There was a strong reason why most Greeks were brought into a perpetual dream-like state and temporarily put aside their real life problems. 

During this summer’s excavations at a burial mound near Amphipolis, Greek archaeologists made a spectacular discovery: a majestic tomb they claimed belonged to the ancient Macedonian era and perhaps to an important person from the ancient royal court. They even dated it to the last quarter of the 4th century B.C., around the time of Alexander’s death.

The excavation works had been continuing for some time, and the site had been already known. In 2012, a massive circular wall of nearly 500 meters discovered around the mound was enough of an indication that something important was to come out. But few details were provided for the media. At any rate, that year there was an avalanche of political developments: Two successive general elections, two bail-out agreements and a desperate race to save Greece’s place in the EU were enough excitement for the Greek public.

Two years later, though, the picture looks different. The coalition government that eventually resulted from those elections has managed to survive, claiming it has even “turned the corner” and won credibility abroad. But it is facing tough opposition from its main opponents, the radical Leftists, and it may be unable to survive if it cannot gather enough votes in Parliament next February to elect the successor of the current President. Failure to do so will result in general elections, according to the Constitution.   

How does all this play into the Tomb of Amphipolis?

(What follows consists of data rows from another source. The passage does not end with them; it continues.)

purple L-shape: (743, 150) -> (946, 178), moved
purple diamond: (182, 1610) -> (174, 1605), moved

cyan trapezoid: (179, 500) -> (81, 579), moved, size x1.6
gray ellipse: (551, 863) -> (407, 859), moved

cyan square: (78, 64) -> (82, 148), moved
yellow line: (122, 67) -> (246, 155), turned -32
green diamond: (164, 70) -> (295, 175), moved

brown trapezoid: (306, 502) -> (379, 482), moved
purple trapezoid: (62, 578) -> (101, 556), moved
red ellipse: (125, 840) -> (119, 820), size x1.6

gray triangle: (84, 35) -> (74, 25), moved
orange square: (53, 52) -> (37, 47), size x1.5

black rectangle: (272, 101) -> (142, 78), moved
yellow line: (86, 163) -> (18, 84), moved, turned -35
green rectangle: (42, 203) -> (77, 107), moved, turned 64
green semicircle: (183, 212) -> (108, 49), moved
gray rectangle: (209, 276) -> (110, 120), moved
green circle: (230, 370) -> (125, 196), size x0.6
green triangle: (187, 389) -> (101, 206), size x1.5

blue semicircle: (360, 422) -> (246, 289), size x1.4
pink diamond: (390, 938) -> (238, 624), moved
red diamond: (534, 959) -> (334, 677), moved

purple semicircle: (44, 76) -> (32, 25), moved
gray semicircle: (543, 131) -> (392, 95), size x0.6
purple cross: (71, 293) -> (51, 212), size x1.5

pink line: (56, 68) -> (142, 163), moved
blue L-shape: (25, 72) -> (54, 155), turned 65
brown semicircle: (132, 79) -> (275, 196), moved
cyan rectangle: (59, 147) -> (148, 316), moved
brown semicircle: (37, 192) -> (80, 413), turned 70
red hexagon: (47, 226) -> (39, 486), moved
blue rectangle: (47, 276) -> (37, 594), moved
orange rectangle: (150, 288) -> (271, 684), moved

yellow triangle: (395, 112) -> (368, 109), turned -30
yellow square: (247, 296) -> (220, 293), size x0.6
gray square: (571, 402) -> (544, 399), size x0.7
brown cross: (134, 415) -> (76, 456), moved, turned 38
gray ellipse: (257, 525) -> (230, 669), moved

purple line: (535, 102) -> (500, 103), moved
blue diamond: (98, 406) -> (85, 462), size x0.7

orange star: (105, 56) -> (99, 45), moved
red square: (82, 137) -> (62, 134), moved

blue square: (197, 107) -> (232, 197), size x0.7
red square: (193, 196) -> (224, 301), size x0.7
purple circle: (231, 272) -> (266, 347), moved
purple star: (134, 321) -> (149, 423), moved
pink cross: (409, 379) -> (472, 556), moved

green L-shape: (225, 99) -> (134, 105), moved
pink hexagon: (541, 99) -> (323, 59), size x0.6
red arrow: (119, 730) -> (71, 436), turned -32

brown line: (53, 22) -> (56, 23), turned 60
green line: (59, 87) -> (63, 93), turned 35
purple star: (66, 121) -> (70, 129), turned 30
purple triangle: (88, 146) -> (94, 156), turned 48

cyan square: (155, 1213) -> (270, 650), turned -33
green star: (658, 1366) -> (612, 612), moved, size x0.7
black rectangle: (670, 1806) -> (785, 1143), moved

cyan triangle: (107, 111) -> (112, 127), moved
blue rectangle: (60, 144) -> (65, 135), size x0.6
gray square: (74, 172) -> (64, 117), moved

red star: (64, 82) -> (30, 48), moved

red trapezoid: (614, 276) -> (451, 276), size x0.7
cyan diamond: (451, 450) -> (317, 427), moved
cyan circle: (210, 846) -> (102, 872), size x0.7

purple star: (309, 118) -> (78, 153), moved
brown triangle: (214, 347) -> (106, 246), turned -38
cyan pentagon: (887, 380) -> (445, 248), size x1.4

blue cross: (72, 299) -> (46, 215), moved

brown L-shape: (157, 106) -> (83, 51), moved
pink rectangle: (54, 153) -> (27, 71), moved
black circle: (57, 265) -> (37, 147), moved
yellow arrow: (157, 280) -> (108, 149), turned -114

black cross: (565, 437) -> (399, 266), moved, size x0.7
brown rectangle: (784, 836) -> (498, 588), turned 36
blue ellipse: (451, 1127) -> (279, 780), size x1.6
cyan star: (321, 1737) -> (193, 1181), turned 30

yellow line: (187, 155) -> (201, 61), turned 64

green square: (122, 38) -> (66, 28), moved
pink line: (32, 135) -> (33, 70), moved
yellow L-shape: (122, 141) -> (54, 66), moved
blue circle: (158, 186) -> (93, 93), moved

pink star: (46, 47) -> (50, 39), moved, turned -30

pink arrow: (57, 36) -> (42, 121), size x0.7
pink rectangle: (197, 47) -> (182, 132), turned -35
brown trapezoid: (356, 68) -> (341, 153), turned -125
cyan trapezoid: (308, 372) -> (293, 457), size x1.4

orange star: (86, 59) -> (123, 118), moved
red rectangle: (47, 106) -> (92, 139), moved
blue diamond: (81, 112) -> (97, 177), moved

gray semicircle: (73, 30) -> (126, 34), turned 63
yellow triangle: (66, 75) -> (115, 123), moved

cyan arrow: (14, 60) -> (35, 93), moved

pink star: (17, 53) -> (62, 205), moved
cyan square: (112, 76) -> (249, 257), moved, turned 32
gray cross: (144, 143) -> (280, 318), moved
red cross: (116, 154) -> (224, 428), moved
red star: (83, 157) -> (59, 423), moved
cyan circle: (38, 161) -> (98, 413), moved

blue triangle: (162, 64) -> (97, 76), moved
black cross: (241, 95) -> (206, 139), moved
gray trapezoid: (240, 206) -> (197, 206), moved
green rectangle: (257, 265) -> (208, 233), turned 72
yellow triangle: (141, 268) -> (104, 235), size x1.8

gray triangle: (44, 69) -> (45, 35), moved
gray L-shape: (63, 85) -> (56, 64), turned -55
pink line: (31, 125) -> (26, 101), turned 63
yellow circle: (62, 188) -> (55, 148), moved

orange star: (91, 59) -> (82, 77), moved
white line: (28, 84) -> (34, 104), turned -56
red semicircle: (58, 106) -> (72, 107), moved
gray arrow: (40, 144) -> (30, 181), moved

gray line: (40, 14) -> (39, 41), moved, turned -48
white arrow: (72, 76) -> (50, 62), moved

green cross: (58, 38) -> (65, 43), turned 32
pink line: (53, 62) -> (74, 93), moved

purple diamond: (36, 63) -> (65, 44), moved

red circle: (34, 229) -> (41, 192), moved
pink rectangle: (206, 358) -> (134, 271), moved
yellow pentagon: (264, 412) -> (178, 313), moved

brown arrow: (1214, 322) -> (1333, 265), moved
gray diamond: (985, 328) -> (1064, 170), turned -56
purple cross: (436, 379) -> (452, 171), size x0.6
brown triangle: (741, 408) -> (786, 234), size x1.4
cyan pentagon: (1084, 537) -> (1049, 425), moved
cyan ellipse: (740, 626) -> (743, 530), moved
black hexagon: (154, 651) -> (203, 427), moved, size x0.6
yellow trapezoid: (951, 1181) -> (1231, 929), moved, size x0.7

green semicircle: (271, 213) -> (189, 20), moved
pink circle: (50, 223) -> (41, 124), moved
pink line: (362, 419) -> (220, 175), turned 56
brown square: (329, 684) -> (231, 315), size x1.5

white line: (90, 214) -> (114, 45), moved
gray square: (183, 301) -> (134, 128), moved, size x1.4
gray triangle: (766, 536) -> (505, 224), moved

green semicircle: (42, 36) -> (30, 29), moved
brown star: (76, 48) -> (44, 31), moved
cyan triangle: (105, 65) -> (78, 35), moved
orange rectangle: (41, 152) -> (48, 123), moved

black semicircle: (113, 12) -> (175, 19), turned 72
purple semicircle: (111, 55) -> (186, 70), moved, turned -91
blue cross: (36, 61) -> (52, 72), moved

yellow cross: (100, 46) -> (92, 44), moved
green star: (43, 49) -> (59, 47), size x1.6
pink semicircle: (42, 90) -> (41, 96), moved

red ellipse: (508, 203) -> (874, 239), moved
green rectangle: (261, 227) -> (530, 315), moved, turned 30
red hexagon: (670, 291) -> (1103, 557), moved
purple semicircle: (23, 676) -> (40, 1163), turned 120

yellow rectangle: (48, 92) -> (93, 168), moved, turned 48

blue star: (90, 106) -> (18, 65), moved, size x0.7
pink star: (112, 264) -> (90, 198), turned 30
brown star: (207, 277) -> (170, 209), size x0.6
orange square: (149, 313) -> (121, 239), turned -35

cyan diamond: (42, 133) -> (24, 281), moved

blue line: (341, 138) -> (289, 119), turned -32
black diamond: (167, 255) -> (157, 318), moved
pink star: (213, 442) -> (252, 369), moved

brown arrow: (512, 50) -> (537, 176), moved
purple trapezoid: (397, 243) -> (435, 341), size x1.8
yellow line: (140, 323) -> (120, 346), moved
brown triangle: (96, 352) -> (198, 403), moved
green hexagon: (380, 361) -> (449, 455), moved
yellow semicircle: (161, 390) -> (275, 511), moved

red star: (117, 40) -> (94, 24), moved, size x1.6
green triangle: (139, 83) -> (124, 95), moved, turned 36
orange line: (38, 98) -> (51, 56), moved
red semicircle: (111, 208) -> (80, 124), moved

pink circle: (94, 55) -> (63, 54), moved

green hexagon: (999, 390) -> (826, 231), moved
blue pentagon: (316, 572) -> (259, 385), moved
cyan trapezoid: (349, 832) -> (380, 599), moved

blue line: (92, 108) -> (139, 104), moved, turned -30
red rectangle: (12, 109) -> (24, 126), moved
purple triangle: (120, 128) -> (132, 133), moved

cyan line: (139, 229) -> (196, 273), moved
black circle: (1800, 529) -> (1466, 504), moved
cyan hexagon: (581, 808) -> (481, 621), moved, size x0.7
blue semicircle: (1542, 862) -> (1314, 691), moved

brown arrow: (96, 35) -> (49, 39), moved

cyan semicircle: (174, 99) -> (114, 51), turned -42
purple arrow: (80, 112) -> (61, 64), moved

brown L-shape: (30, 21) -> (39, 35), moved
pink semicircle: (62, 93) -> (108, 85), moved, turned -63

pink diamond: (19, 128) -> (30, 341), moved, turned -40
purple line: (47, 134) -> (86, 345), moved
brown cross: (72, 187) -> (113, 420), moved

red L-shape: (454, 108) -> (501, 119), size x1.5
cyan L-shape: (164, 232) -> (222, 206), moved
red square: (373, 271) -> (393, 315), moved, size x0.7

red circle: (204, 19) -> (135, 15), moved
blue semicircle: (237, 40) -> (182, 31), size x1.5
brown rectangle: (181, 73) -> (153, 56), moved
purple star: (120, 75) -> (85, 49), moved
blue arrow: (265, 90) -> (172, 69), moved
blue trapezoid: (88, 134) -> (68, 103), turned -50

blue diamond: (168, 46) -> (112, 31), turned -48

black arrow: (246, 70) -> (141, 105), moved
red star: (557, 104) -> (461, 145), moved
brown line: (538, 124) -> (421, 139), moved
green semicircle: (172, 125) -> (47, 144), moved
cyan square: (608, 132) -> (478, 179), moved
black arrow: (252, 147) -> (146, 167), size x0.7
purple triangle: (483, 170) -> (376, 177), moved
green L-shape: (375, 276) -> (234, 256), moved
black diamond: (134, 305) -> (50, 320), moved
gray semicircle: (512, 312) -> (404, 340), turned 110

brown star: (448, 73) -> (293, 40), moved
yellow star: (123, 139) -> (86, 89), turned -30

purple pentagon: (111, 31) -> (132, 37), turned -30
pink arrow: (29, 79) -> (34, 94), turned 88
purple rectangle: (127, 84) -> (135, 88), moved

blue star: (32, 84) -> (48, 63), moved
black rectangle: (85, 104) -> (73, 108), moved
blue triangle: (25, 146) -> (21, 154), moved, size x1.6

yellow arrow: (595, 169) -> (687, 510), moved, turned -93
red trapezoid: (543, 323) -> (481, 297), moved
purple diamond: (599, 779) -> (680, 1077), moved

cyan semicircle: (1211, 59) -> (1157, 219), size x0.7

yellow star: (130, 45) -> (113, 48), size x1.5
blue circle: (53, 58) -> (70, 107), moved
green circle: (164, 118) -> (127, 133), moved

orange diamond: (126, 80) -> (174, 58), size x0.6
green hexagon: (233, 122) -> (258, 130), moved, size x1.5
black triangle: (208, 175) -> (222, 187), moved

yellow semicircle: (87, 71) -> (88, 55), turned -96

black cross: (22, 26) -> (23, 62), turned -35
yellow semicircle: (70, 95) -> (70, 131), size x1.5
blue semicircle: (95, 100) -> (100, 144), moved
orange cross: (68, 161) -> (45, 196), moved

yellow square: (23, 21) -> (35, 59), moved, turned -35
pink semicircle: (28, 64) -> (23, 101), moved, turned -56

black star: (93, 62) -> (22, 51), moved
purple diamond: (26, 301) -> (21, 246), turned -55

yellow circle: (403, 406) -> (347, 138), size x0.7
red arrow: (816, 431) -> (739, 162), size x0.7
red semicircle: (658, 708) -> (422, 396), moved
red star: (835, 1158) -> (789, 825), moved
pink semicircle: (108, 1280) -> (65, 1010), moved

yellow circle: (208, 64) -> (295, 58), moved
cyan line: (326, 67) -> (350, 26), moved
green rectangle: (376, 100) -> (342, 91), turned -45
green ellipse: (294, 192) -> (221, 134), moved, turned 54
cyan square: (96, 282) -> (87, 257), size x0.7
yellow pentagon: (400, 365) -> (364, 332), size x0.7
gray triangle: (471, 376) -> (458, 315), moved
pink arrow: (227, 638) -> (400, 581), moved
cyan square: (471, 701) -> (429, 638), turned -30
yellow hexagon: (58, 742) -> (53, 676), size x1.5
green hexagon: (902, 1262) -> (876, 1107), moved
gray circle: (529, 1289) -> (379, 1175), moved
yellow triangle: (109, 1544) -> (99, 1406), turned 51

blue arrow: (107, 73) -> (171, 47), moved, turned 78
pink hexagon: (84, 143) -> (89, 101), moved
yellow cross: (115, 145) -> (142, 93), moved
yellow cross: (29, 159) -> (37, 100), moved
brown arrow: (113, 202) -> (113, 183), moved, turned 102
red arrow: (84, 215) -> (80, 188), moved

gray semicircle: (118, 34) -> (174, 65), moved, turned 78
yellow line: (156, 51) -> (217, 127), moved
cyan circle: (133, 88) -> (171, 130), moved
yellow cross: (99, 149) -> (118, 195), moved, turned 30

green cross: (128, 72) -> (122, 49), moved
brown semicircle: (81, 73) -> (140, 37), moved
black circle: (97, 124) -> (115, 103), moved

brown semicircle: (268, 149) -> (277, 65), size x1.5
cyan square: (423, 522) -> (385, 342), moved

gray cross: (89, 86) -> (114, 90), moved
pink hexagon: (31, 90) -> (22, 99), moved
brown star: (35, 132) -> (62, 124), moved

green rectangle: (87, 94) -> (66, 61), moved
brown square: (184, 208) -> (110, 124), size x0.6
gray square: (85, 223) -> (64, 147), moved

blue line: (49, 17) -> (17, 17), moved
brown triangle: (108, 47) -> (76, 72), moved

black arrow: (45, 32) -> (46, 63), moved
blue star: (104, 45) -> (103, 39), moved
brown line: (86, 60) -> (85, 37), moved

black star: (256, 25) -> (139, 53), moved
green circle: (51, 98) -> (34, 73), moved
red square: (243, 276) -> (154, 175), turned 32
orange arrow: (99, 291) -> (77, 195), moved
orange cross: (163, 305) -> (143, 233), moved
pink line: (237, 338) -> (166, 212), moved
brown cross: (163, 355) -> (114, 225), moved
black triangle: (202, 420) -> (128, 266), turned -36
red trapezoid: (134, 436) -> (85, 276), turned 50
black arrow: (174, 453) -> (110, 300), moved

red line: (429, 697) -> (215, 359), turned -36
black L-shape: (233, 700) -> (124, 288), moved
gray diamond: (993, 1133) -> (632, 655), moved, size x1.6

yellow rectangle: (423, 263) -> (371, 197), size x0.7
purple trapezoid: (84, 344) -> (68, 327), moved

When, one hot day in August, the Greek prime minister and his wife, a team of dignitaries and media representatives turned up at the excavation site and were photographed in front of the two freshly unearthed magnificent sphinxes, few doubted that contemporary politics would disturb the mystical privacy of this ancient relic.

“The land of Macedonia continues to move and surprise us, revealing ... its unique treasures ... of which all Greeks are very proud,” Prime Minister Antonis Samaras said. His words were meant to reach the deeper chord of the Greek psyche and boost the morale of a demoralized public. After all, his personal popularity remains high and he is known for his “patriotic fervor.” These may impress a confused voter, perhaps.

But this mysterious tomb is taking its revenge. After revealing a majestic entrance guarded by two large sphinxes and a pair of huge female statues, it has not yet produced more datable evidence. No pottery, no bones, no metallic finds. Already, rival archaeologists are arguing about whether it is Greek or Roman. And if some eager patriots were quick to label the grave as that of Alexander the Great, they now must wait longer to be vindicated or disappointed.

Time in archaeology rolls at a slower pace, and cannot be sped up, even for an early elections calendar.